ECLI:NL:PHR:2011:BP2336

Parket bij de Hoge Raad

Datum uitspraak
1 november 2011
Publicatiedatum
5 april 2013
Zaaknummer
09/03760
Instantie
Parket bij de Hoge Raad
Type
Conclusie
Rechtsgebied
Strafrecht
Rechters
  • Mr. Hofstee
Vindplaatsen
  • Rechtspraak.nl
AI samenvatting door LexboostAutomatisch gegenereerd

Ontvankelijkheid in hoger beroep en rechtsgeldigheid van dagvaarding in strafzaken

In deze zaak heeft de Hoge Raad op 1 november 2011 uitspraak gedaan over de ontvankelijkheid van een hoger beroep. De zaak betreft een verzoeker die in eerste aanleg door de kantonrechter in de rechtbank Zwolle-Lelystad op 25 april 2006 was veroordeeld tot drie maal een geldboete van € 75,- wegens overtredingen van de Wet personenvervoer 2000. Het hof had verzoeker bij verstek niet-ontvankelijk verklaard in zijn hoger beroep, waarbij het hof kennelijk het huidige artikel 416, tweede lid, van het Wetboek van Strafvordering (Sv) had toegepast. De advocaat-generaal concludeerde dat deze bepaling in deze zaak niet van toepassing was, aangezien het vonnis in eerste aanleg vóór de inwerkingtreding van de wet was gewezen.

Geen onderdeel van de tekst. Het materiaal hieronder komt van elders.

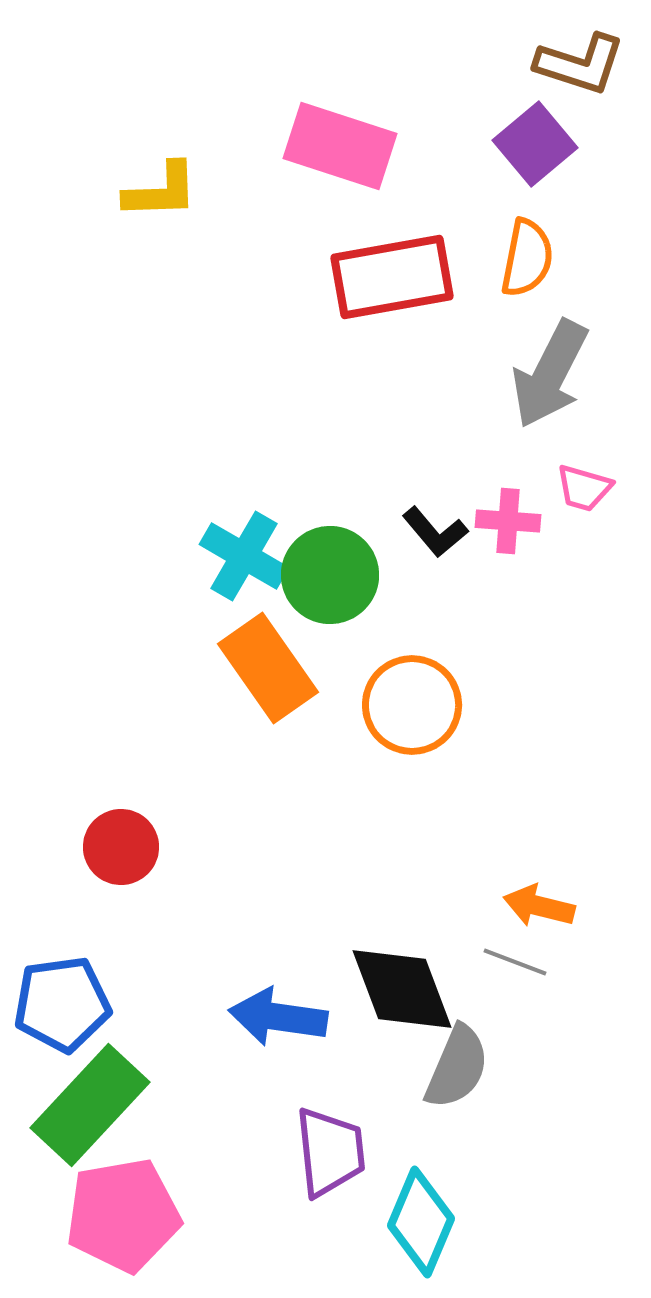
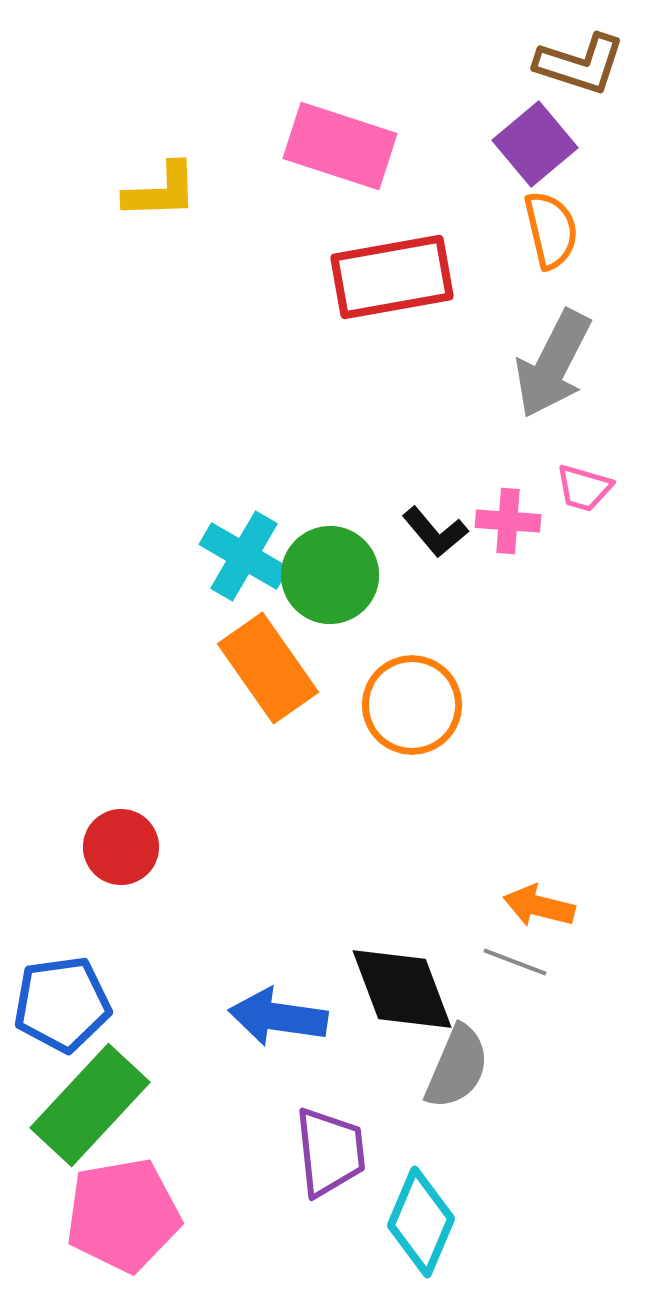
orange semicircle: moved 24 px right, 28 px up; rotated 24 degrees counterclockwise
gray arrow: moved 3 px right, 10 px up
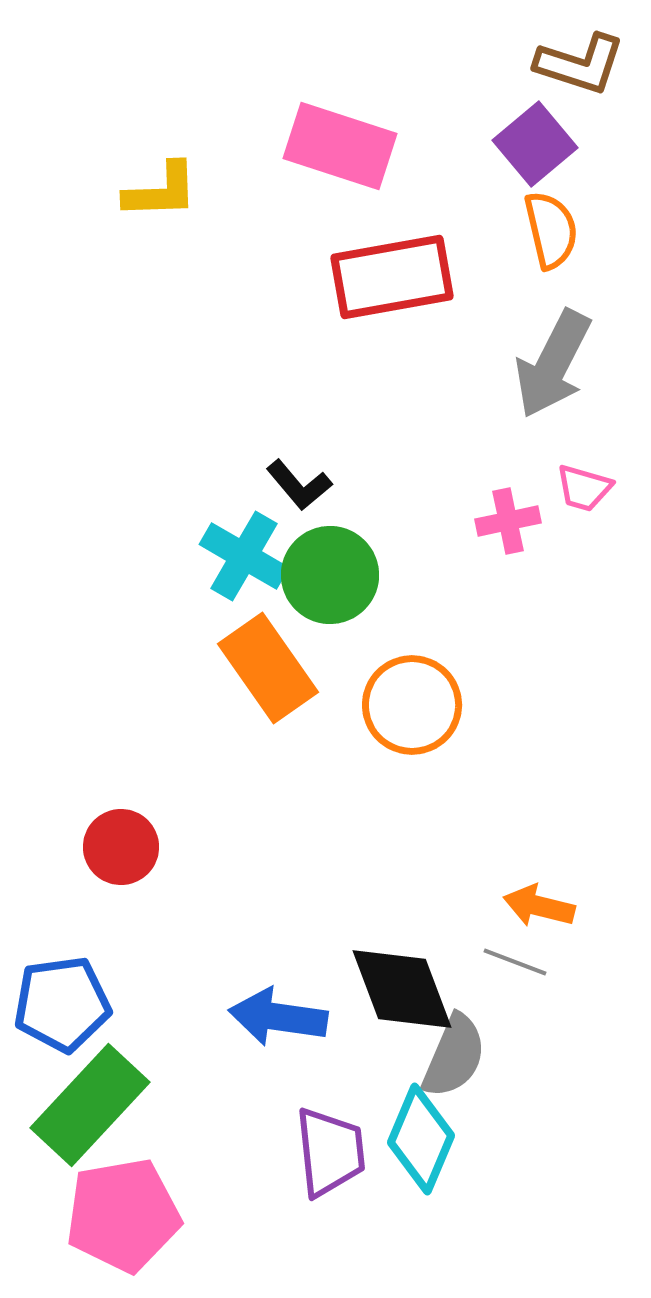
pink cross: rotated 16 degrees counterclockwise
black L-shape: moved 136 px left, 47 px up
gray semicircle: moved 3 px left, 11 px up
cyan diamond: moved 83 px up
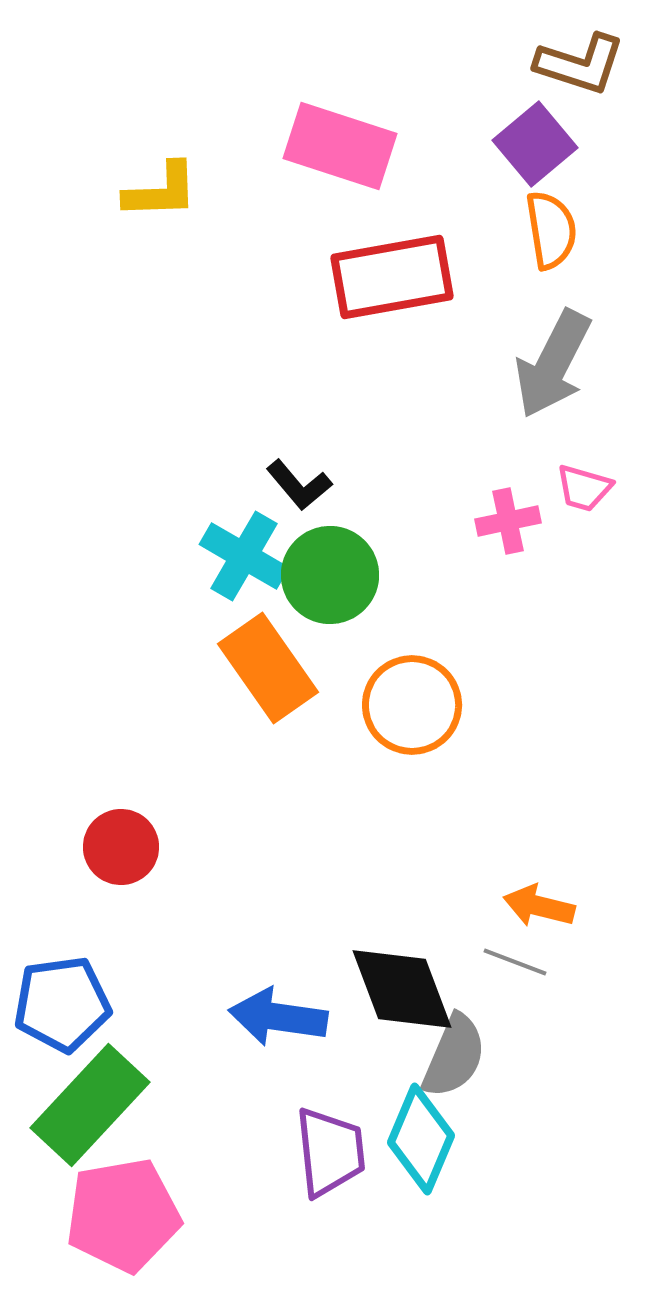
orange semicircle: rotated 4 degrees clockwise
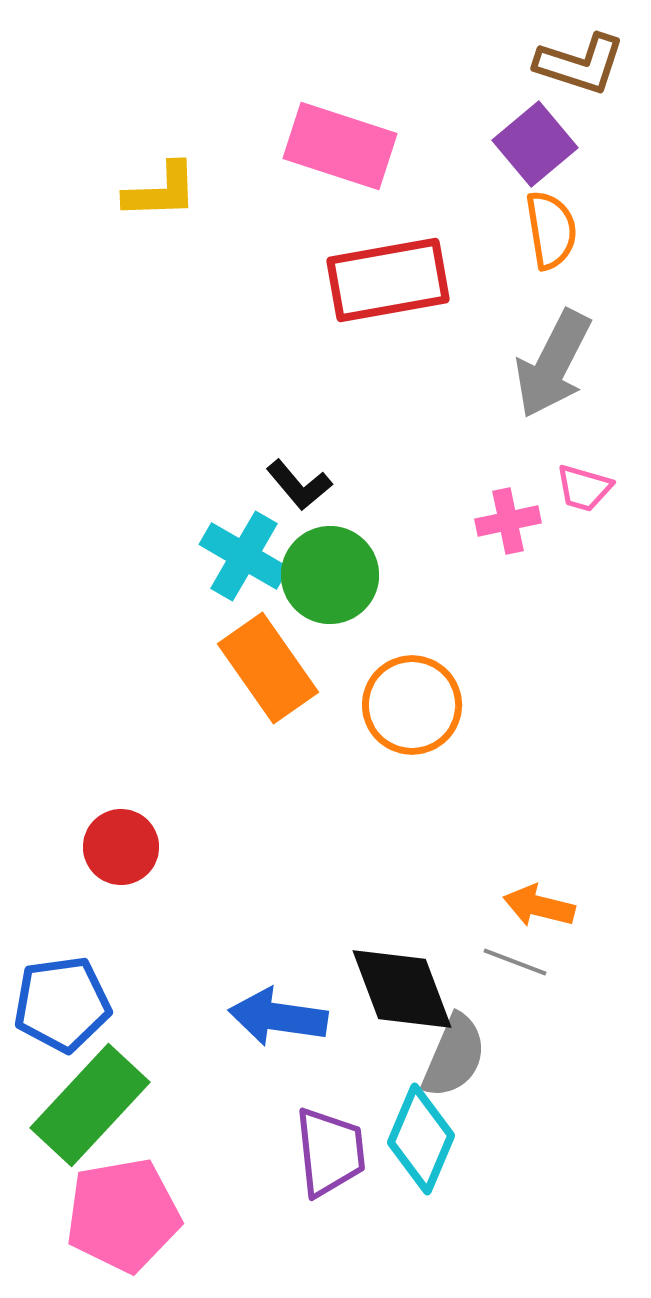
red rectangle: moved 4 px left, 3 px down
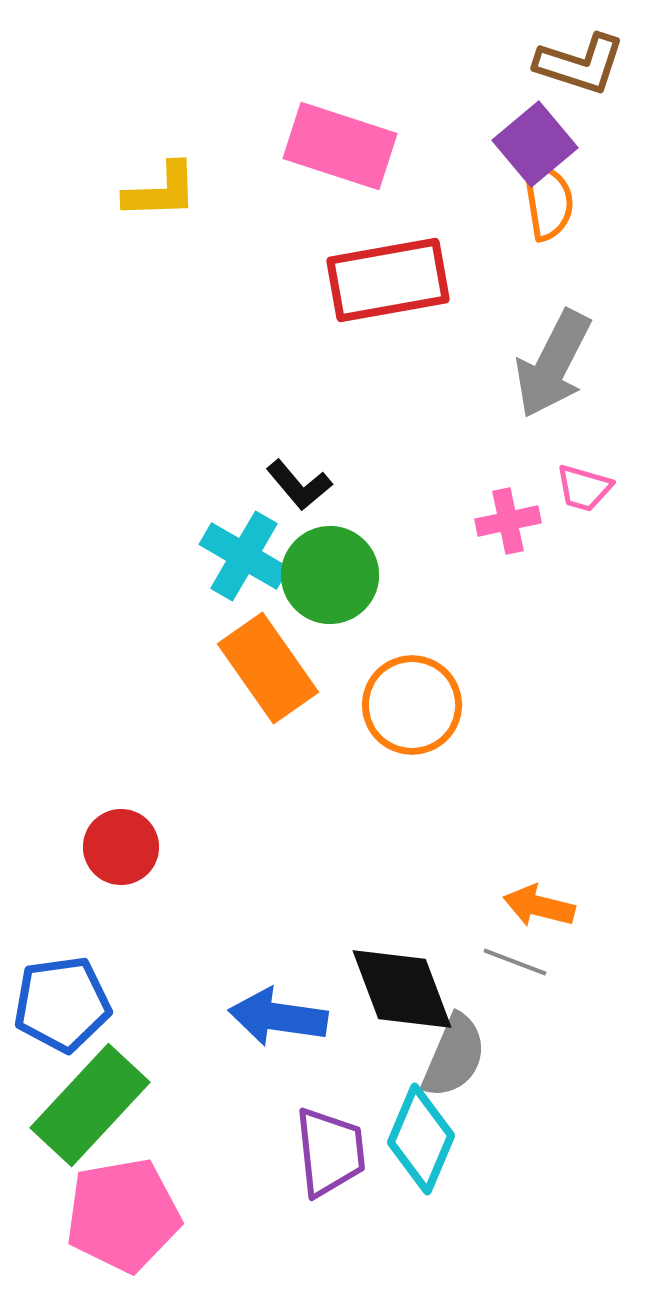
orange semicircle: moved 3 px left, 29 px up
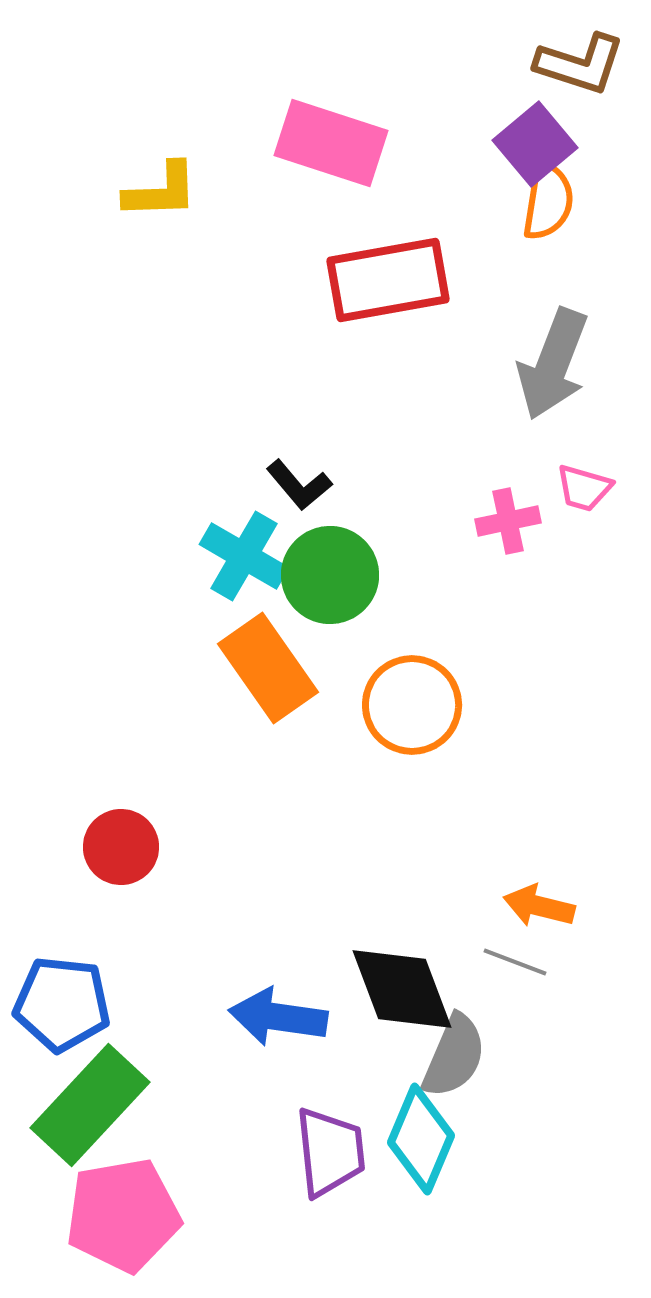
pink rectangle: moved 9 px left, 3 px up
orange semicircle: rotated 18 degrees clockwise
gray arrow: rotated 6 degrees counterclockwise
blue pentagon: rotated 14 degrees clockwise
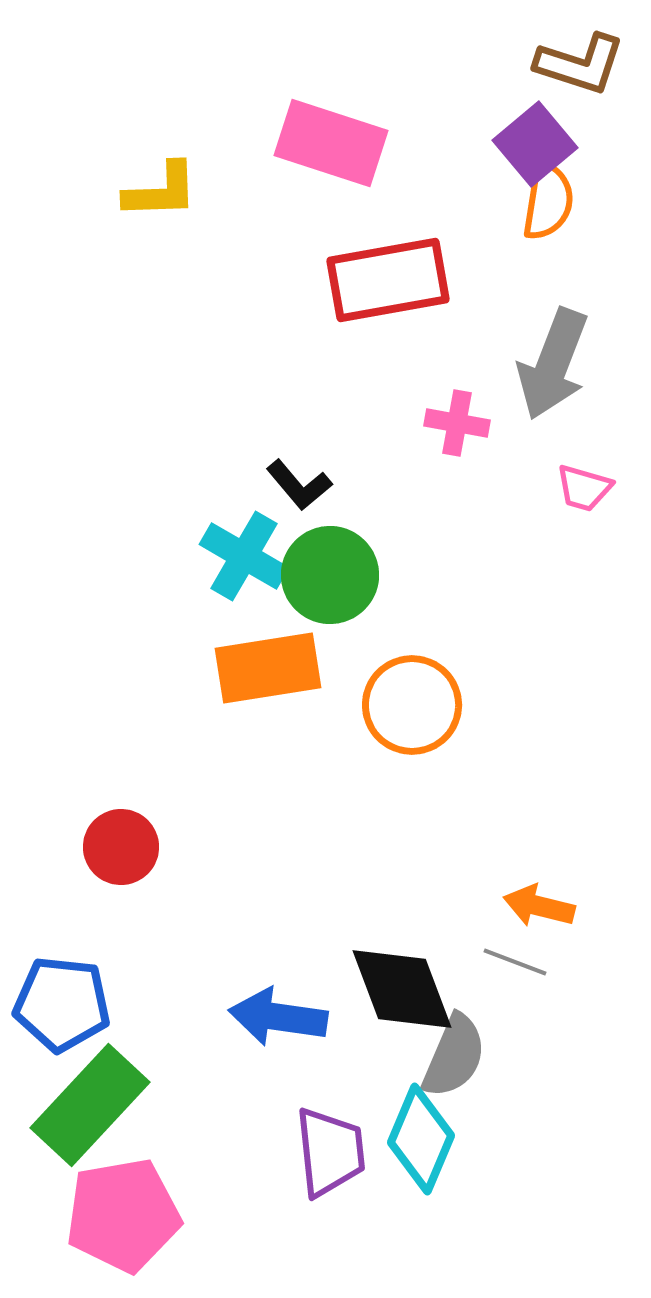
pink cross: moved 51 px left, 98 px up; rotated 22 degrees clockwise
orange rectangle: rotated 64 degrees counterclockwise
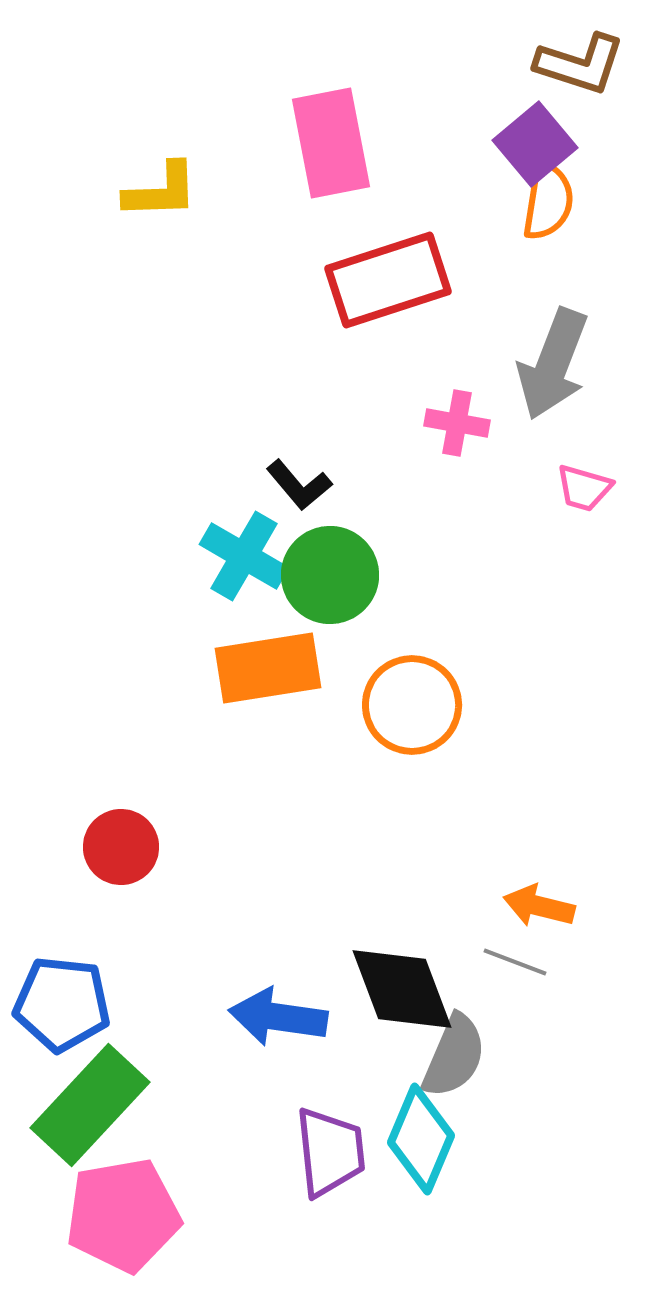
pink rectangle: rotated 61 degrees clockwise
red rectangle: rotated 8 degrees counterclockwise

De feiten van de zaak tonen aan dat verzoeker op 22 maart 2008 door de politie op de hoogte was gesteld van het vonnis, waarna hij op 3 april 2008 hoger beroep instelde. De dagvaarding voor de terechtzitting in hoger beroep op 11 september 2009 werd echter niet op het juiste adres betekend, omdat verzoeker op dat moment geen vaste woon- of verblijfplaats had. Het hof had vastgesteld dat de dagvaarding in hoger beroep rechtsgeldig was betekend, maar de Hoge Raad oordeelde dat dit oordeel niet zonder meer begrijpelijk was, gezien de omstandigheden van de zaak.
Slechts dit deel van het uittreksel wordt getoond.